0074 0074 WAIT Timeout stops RPC server from working

We have EntireX 7.3 installed on HPUX 11i, and we have a Broker running with 3 Natural RPC servers running. We use the Java wrapper ACI to make calls from our web application to our Natural subprograms. We sometimes receive the error class 0074, error code 0074 “WAIT Timeout”. I realize that this is a normal error to receive if the call takes too long. However, what seems to be happening is once we receive the WAIT Timeout error, that instance of the RPC server stops responding. The UNIX process appears to still be out there, but we cannot make calls to that RPC server. This behavior is not good, as once all of the RPC server instances we have running are “killed” in this manner, all users are prevented from accessing the system.

Does anyone have any insight into this problem?

Eddie

1 Like

Hi Eddie,

I think it is actually the other way round: for some reason the RPC servers stop to handle requests from clients and this results in the 0074 0074 on the client side.

You probably need to turn on tracing/logging in the RPC servers to see what is happening.

OK, we’ve got the RPC trace log turned up. I can see when the subprogram is called, we were getting the following error:

*** Execute callnat… RPS541N1 at 11:44:09
M RPS541N1 1110 NAT1101 The specified maximum page count has been exceeded.
0 SERVER: RPC100

However, I’m not sure that this error was occurring just before the WAIT Timeout is received, or if it is unrelated.

The programmer has since modified the program. They stated that there was a REPEAT loop that was never being escaped.

I’m going to try to reproduce this with a simple program that loops continously.

Eddie

if the program loops continuously, it can cause a fatal error - global type exceptions to Natural (CPU limit exceeded, call limit, loop limit, etc) may cause the Natural RPC Server to terminate: the RPC process is largely just another Natural program to the batch Natural process and it is governed by most of the same rules as any other Natural program.

And since the Natural RPC Server (unlike the EntireX RPC Servers) does not have any dynamic start/stop/restart of servers, terminating the process terminates the server.

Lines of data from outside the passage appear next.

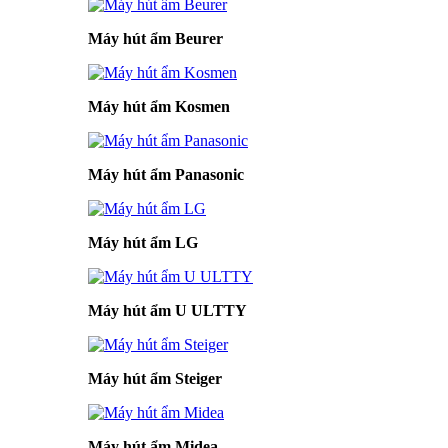
Máy hút ẩm Beurer
Máy hút ẩm Kosmen
Máy hút ẩm Panasonic
Máy hút ẩm LG
Máy hút ẩm U ULTTY
Máy hút ẩm Steiger
Máy hút ẩm Midea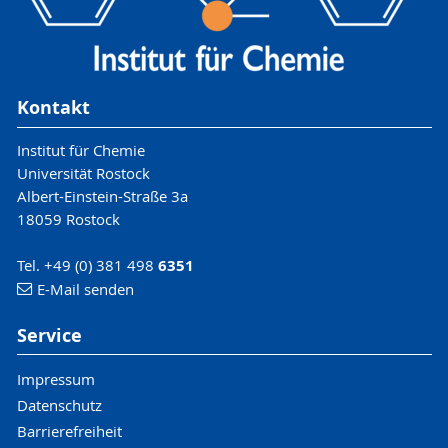
Kontakt
Institut für Chemie
Universität Rostock
Albert-Einstein-Straße 3a
18059 Rostock
Tel. +49 (0) 381 498
6351
E-Mail senden
Service
Impressum
Datenschutz
Barrierefreiheit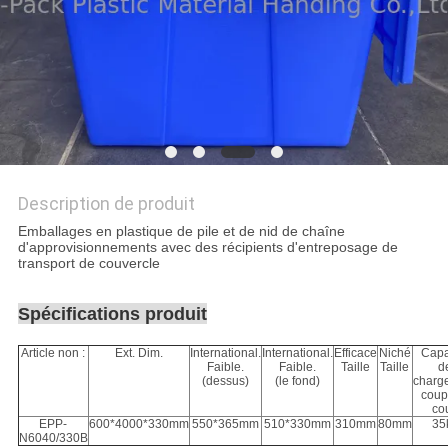
SITE
PRIVACY
POLICY
Description de produit
Emballages en plastique de pile et de nid de chaîne
d'approvisionnements avec des récipients d'entreposage de
transport de couvercle
Spécifications produit
Article non :
Ext. Dim.
International.
International.
Efficace
Niché
Capa
Faible.
Faible.
Taille
Taille
d
(dessus)
(le fond)
charg
coup
co
EPP-
600*4000*330mm
550*365mm
510*330mm
310mm
80mm
35
N6040/330B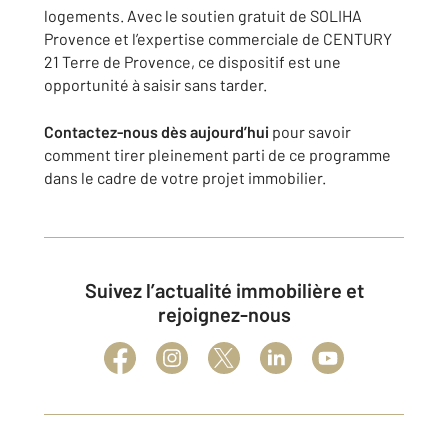
logements. Avec le soutien gratuit de SOLIHA
Provence et l’expertise commerciale de CENTURY
21 Terre de Provence, ce dispositif est une
opportunité à saisir sans tarder.
Contactez-nous dès aujourd’hui
pour savoir
comment tirer pleinement parti de ce programme
dans le cadre de votre projet immobilier.
Suivez l’actualité immobilière et
rejoignez-nous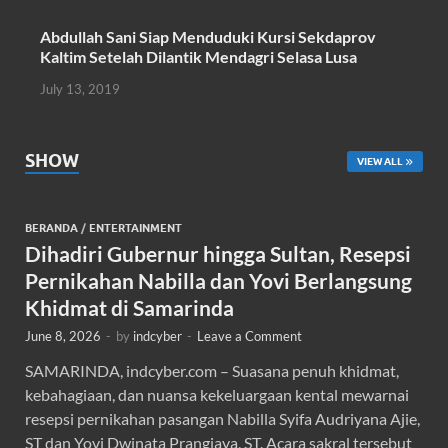
Abdullah Sani Siap Menduduki Kursi Sekdaprov
Kaltim Setelah Dilantik Mendagri Selasa Lusa
July 13, 2019
SHOW
VIEW ALL
BERANDA
/
ENTERTAINMENT
Dihadiri Gubernur hingga Sultan, Resepsi
Pernikahan Nabilla dan Yovi Berlangsung
Khidmat di Samarinda
June 8, 2026
-
by
indcyber
-
Leave a Comment
SAMARINDA, indcyber.com – Suasana penuh khidmat,
kebahagiaan, dan nuansa kekeluargaan kental mewarnai
resepsi pernikahan pasangan Nabilla Syifa Audriyana Ajie,
ST dan Yovi Dwinata Prangjaya, ST. Acara sakral tersebut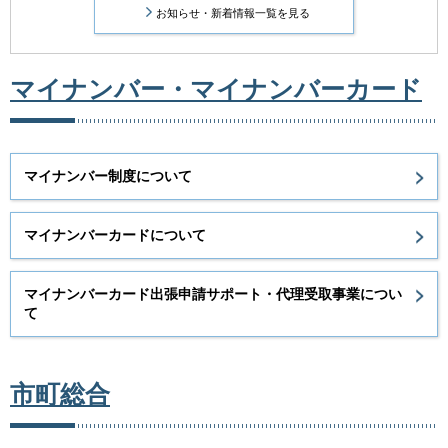
お知らせ・新着情報一覧を見る
マイナンバー・マイナンバーカード
マイナンバー制度について
マイナンバーカードについて
マイナンバーカード出張申請サポート・代理受取事業につい
て
市町総合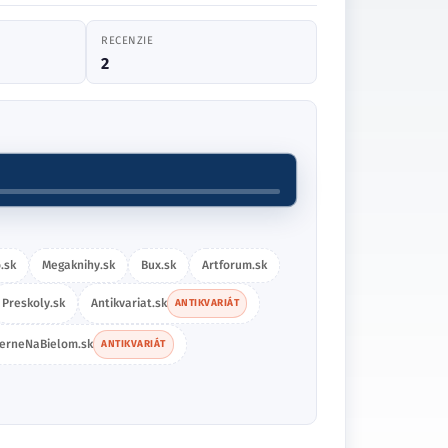
RECENZIE
2
.sk
Megaknihy.sk
Bux.sk
Artforum.sk
Preskoly.sk
Antikvariat.sk
ANTIKVARIÁT
ierneNaBielom.sk
ANTIKVARIÁT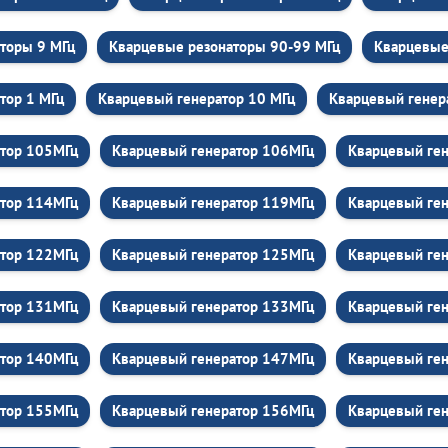
торы 9 МГц
Кварцевые резонаторы 90-99 МГц
Кварцевые
тор 1 МГц
Кварцевый генератор 10 МГц
Кварцевый генер
атор 105МГц
Кварцевый генератор 106МГц
Кварцевый ге
атор 114МГц
Кварцевый генератор 119МГц
Кварцевый ген
атор 122МГц
Кварцевый генератор 125МГц
Кварцевый ге
атор 131МГц
Кварцевый генератор 133МГц
Кварцевый ге
атор 140МГц
Кварцевый генератор 147МГц
Кварцевый ген
атор 155МГц
Кварцевый генератор 156МГц
Кварцевый ге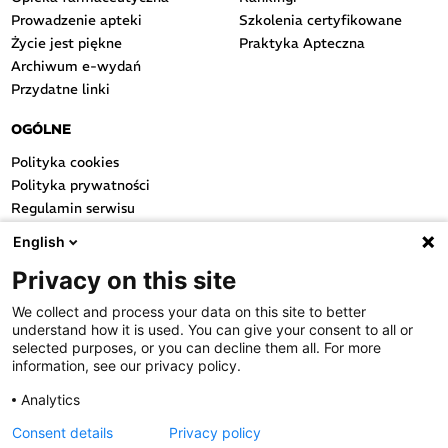
Prowadzenie apteki
Szkolenia certyfikowane
Życie jest piękne
Praktyka Apteczna
Archiwum e-wydań
Przydatne linki
OGÓLNE
Polityka cookies
Polityka prywatności
Regulamin serwisu
Regulamin konkursu
English
Farmacja Play
Privacy on this site
Regulamin konkursu Lakcid
Entero
We collect and process your data on this site to better
Regulamin konkursu Acard
understand how it is used. You can give your consent to all or
Regulamin konkursu Biotebal
selected purposes, or you can decline them all. For more
information, see our privacy policy.
Regulamin konkursu Asmenol
Kontakt
Analytics
Consent details
Privacy policy
PRODUKTY POLPHARMY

The specific condition you are encountering is that the Broker has not heard from the server within the WAIT time out period, causing Broker to return a 0074/0074 message to the client. However, since your server process is still running (looping uselessly), it has not terminated yet. If you compare the time of the NAT1101 error with the time the CALLNAT was started, you will likely find that it exceeded the wait time out. I would guess that the WAIT time out was exceeded while the REPEAT process was looping and sometime after, the NAT1101 was reported.

From what you report, it would appear that the RPC Server was able to continue following the NAT1101 message. If you want to free up the RPC Server sooner, set your maximum limits (CPU, database calls, page count, loop limit, etc) lower to cause the max error message to be encountered sooner.

Thanks Doug. It seems like exactly what you describe was happening. The subprogram loops continously, and we receive the 0074 0074 on the client. Meanwhile, the RPC server process is still out there looping. Eventually, it does seem to cause a fatal error, as after awhile we get 0007 0007 Service not registered; the RPC server is gone at this point.

Should we just call this one ‘programmer error’?